→ EXERCISE DIRECTIONS
Look through the listing below for the line with "aquello por lo que" and the line with "bercerita tentang Ciel Phantomhive yang". Copy both, along with every line between them, exactly and with no pictures.

→ EXTRACTED DATA
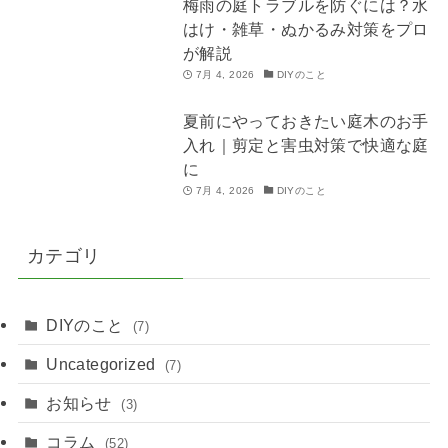
梅雨の庭トラブルを防ぐには？水
はけ・雑草・ぬかるみ対策をプロ
が解説
7月 4, 2026
DIYのこと
夏前にやっておきたい庭木のお手
入れ｜剪定と害虫対策で快適な庭
に
7月 4, 2026
DIYのこと
カテゴリ
DIYのこと
(7)
Uncategorized
(7)
お知らせ
(3)
コラム
(52)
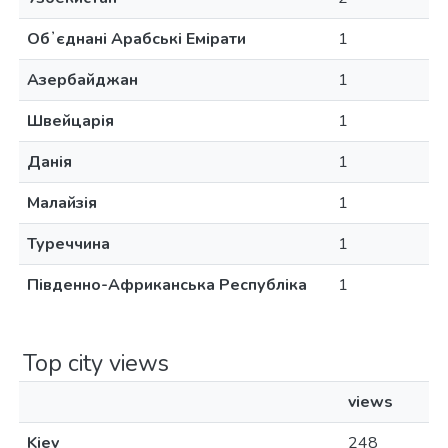
Обʼєднані Арабські Емірати
1
Азербайджан
1
Швейцарія
1
Данія
1
Малайзія
1
Туреччина
1
Південно-Африканська Республіка
1
Top city views
views
Kiev
248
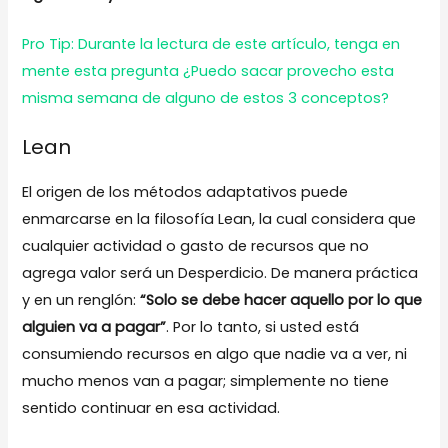
Pro Tip: Durante la lectura de este artículo, tenga en
mente esta pregunta ¿Puedo sacar provecho esta
misma semana de alguno de estos 3 conceptos?
Lean
El origen de los métodos adaptativos puede
enmarcarse en la filosofía Lean, la cual considera que
cualquier actividad o gasto de recursos que no
agrega valor será un Desperdicio. De manera práctica
y en un renglón:
“Solo se debe hacer aquello por lo que
alguien va a pagar”
. Por lo tanto, si usted está
consumiendo recursos en algo que nadie va a ver, ni
mucho menos van a pagar; simplemente no tiene
sentido continuar en esa actividad.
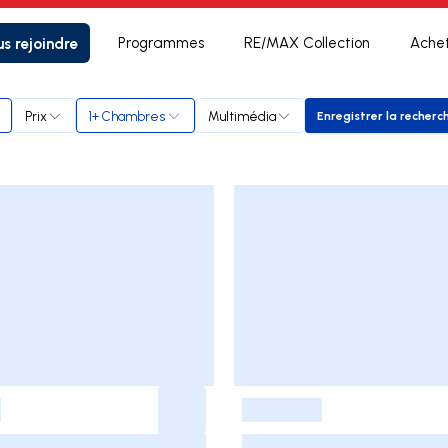
s rejoindre
Programmes
RE/MAX Collection
Ache
Prix
1+ Chambres
Multimédia
Enregistrer la recherc
Enregistre
-
-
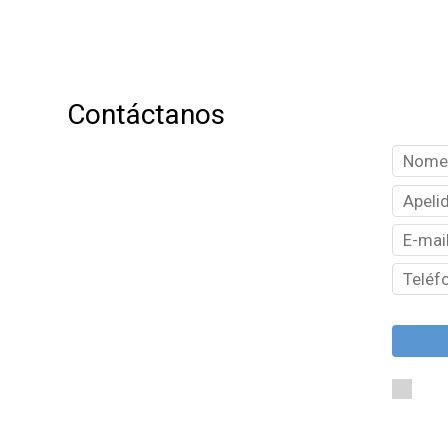
Contáctanos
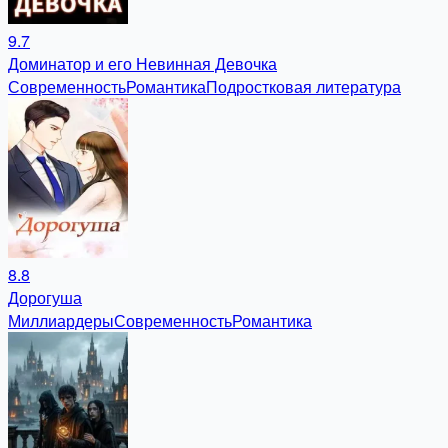
9.7
Доминатор и его Невинная Девочка
Современность
Романтика
Подростковая литература
8.8
Дорогуша
Миллиардеры
Современность
Романтика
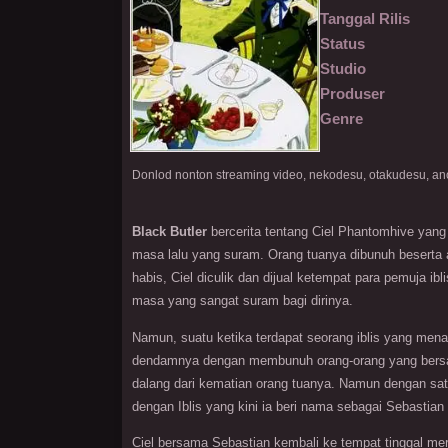
Tanggal Rilis
Status
Studio
Produser
Genre
Black Butler
bercerita tentang Ciel Phantomhive yang 
masa lalu yang suram. Orang tuanya dibunuh beserta 
habis, Ciel diculik dan dijual ketempat para pemuja ib
masa yang sangat suram bagi dirinya.
Namun, suatu ketika terdapat seorang iblis yang me
dendamnya dengan membunuh orang-orang yang bersal
dalang dari kematian orang tuanya. Namun dengan satu 
dengan Iblis yang kini ia beri nama sebagai Sebastia
Ciel bersama Sebastian kembali ke tempat tinggal me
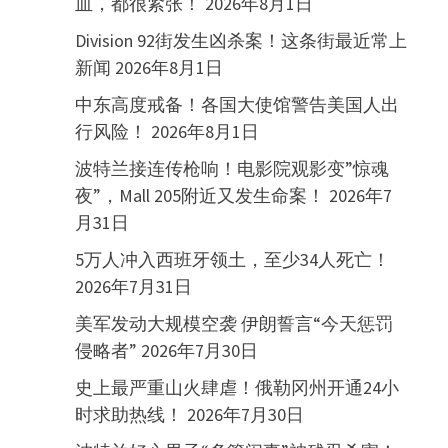
血，都很紧张！
2026年8月1日
Division 92街发生凶杀案！这条街最近常上
新闻
2026年8月1日
中东高度戒备！各国大使馆警告美国人出
行风险！
2026年8月1日
波特兰接连传枪响！电影院观影变”惊魂
夜”，Mall 205附近又发生命案！
2026年7
月31日
5万人冲入西班牙领土，至少34人死亡！
2026年7月31日
美军发动大规模空袭 伊朗誓言“今天惩罚
侵略者”
2026年7月30日
史上最严重山火肆虐！俄勒冈州开通24小
时求助热线！
2026年7月30日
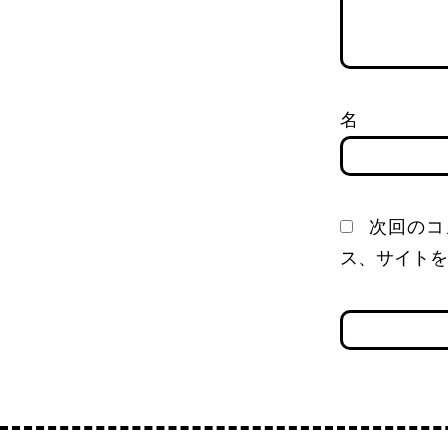
次回のコ
ス、サイトを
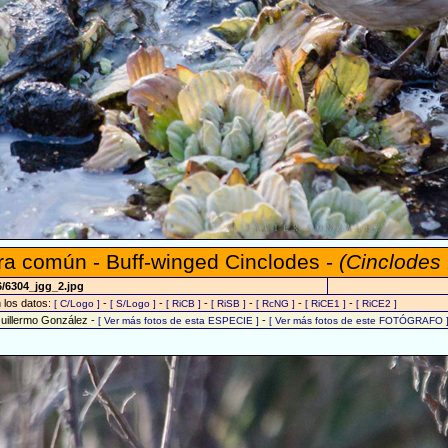
a común - Buff-winged Cinclodes -
(Cinclodes 
6/6304_jgg_2.jpg
n los datos:
-
-
-
-
-
-
[ C/Logo ]
[ S/Logo ]
[ RiCB ]
[ RiSB ]
[ RcNG ]
[ RiCE1 ]
[ RiCE2 ]
Guillermo González -
-
[ Ver más fotos de esta ESPECIE ]
[ Ver más fotos de este FOTÓGRAFO 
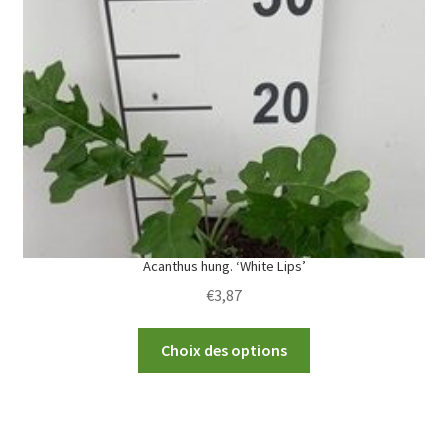
options
may
be
chosen
on
the
product
page
Acanthus hung. ‘White Lips’
€
3,87
This
Choix des options
product
has
multiple
variants.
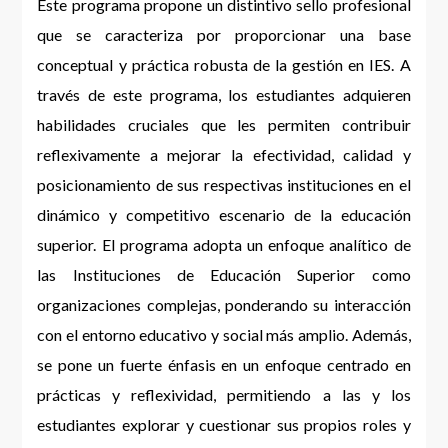
Este programa propone un distintivo sello profesional
que se caracteriza por proporcionar una base
conceptual y práctica robusta de la gestión en IES. A
través de este programa, los estudiantes adquieren
habilidades cruciales que les permiten contribuir
reflexivamente a mejorar la efectividad, calidad y
posicionamiento de sus respectivas instituciones en el
dinámico y competitivo escenario de la educación
superior. El programa adopta un enfoque analítico de
las Instituciones de Educación Superior como
organizaciones complejas, ponderando su interacción
con el entorno educativo y social más amplio. Además,
se pone un fuerte énfasis en un enfoque centrado en
prácticas y reflexividad, permitiendo a las y los
estudiantes explorar y cuestionar sus propios roles y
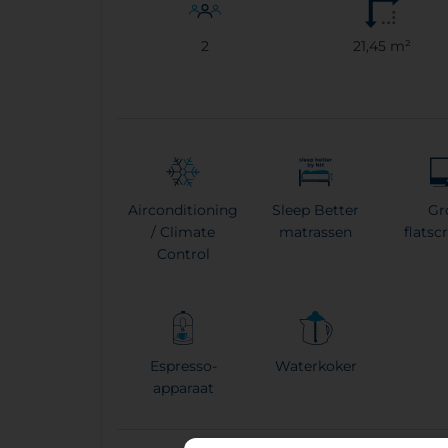
2
21,45 m²
Airconditioning
Sleep Better
Gr
/ Climate
matrassen
flatsc
Control
Espresso-
Waterkoker
apparaat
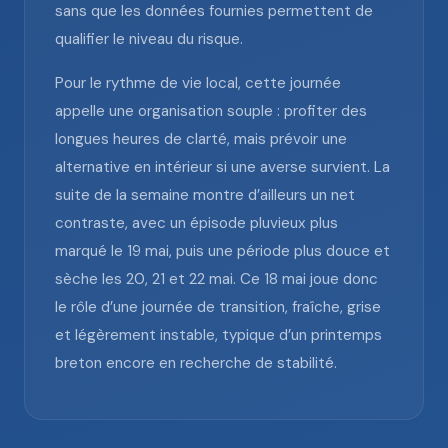
sans que les données fournies permettent de
qualifier le niveau du risque.
Pour le rythme de vie local, cette journée
appelle une organisation souple : profiter des
longues heures de clarté, mais prévoir une
alternative en intérieur si une averse survient. La
suite de la semaine montre d’ailleurs un net
contraste, avec un épisode pluvieux plus
marqué le 19 mai, puis une période plus douce et
sèche les 20, 21 et 22 mai. Ce 18 mai joue donc
le rôle d’une journée de transition, fraîche, grise
et légèrement instable, typique d’un printemps
breton encore en recherche de stabilité.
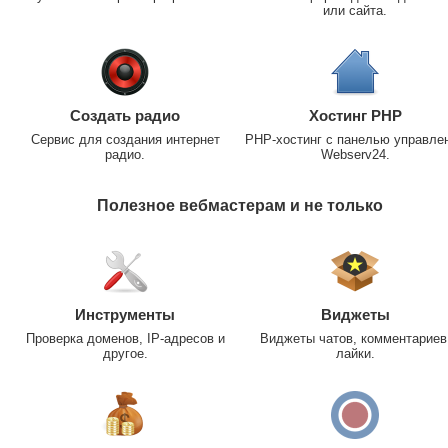
или сайта.
Создать радио
Хостинг PHP
Сервис для создания интернет
PHP-хостинг с панелью управле
радио.
Webserv24.
Полезное вебмастерам и не только
Инструменты
Виджеты
Проверка доменов, IP-адресов и
Виджеты чатов, комментариев
другое.
лайки.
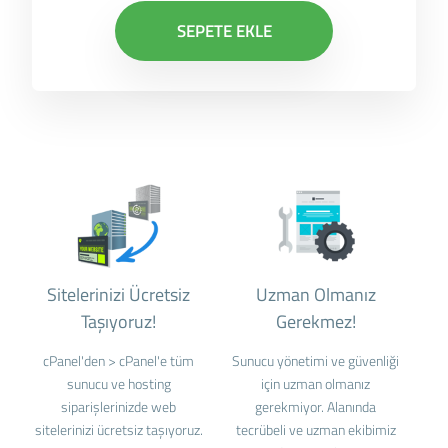
SEPETE EKLE
Sitelerinizi Ücretsiz
Uzman Olmanız
Taşıyoruz!
Gerekmez!
cPanel'den > cPanel'e tüm
Sunucu yönetimi ve güvenliği
sunucu ve hosting
için uzman olmanız
siparişlerinizde web
gerekmiyor. Alanında
sitelerinizi ücretsiz taşıyoruz.
tecrübeli ve uzman ekibimiz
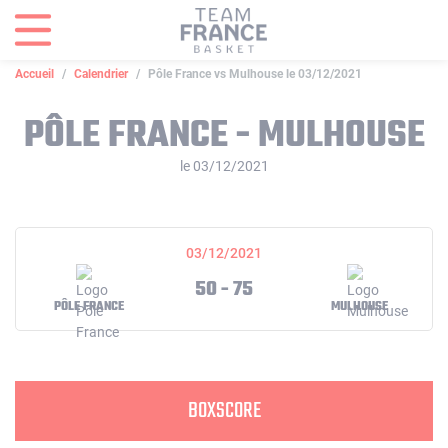
Panneau de gestion des cookies
Accueil
Calendrier
Pôle France vs Mulhouse le 03/12/2021
PÔLE FRANCE - MULHOUSE
le 03/12/2021
03/12/2021
50 - 75
PÔLE FRANCE
MULHOUSE
BOXSCORE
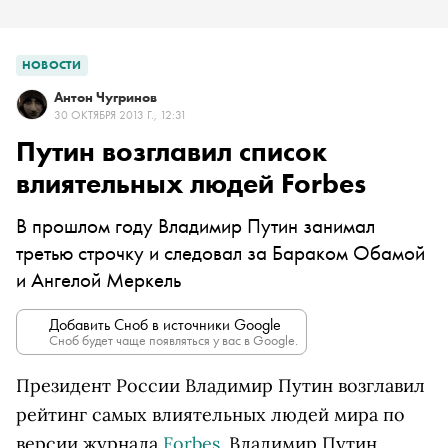
НОВОСТИ
Антон Чугринов
30 ОКТЯБРЯ 2013 Г., 12:31
Путин возглавил список
влиятельных людей Forbes
В прошлом году Владимир Путин занимал
третью строчку и следовал за Бараком Обамой
и Ангелой Меркель
Добавить Сноб в источники Google
Сноб будет чаще появляться у вас в Google.
Президент России Владимир Путин возглавил
рейтинг самых влиятельных людей мира по
версии журнала
Forbes
. Владимир Путин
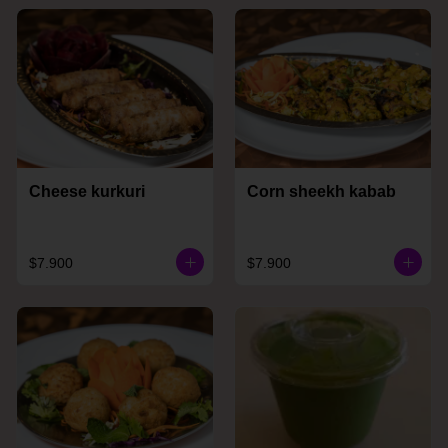
Cheese kurkuri
Corn sheekh kabab
$7.900
$7.900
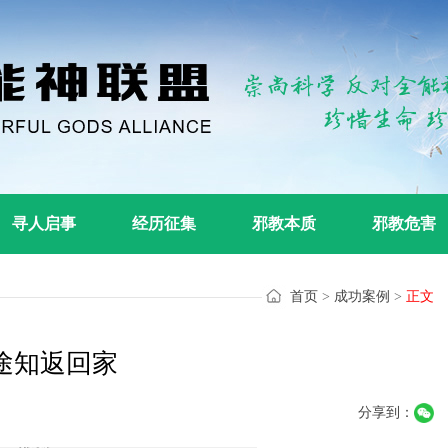
寻人启事
经历征集
邪教本质
邪教危害
首页
>
成功案例
>
正文
途知返回家
分享到：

→ WRITTEN REPLY
“Solo se debe hacer aquello por lo que
alguien va a pagar”
. Por lo tanto, si usted está
consumiendo recursos en algo que nadie va a ver, ni
mucho menos van a pagar; simplemente no tiene
sentido continuar en esa actividad.
s rejoindre
Programmes
RE/MAX Collection
Ache
Prix
1+ Chambres
Multimédia
Enregistrer la recherc
Enregistre
-
-
Contáctanos
9.7
Доминатор и его Невинная Девочка
Современность
Романтика
Подростковая литература
8.8
Дорогуша
Миллиардеры
Современность
Романтика
Tanggal Rilis
Status
Studio
Produser
Genre
Black Butler
bercerita tentang Ciel Phantomhive yang 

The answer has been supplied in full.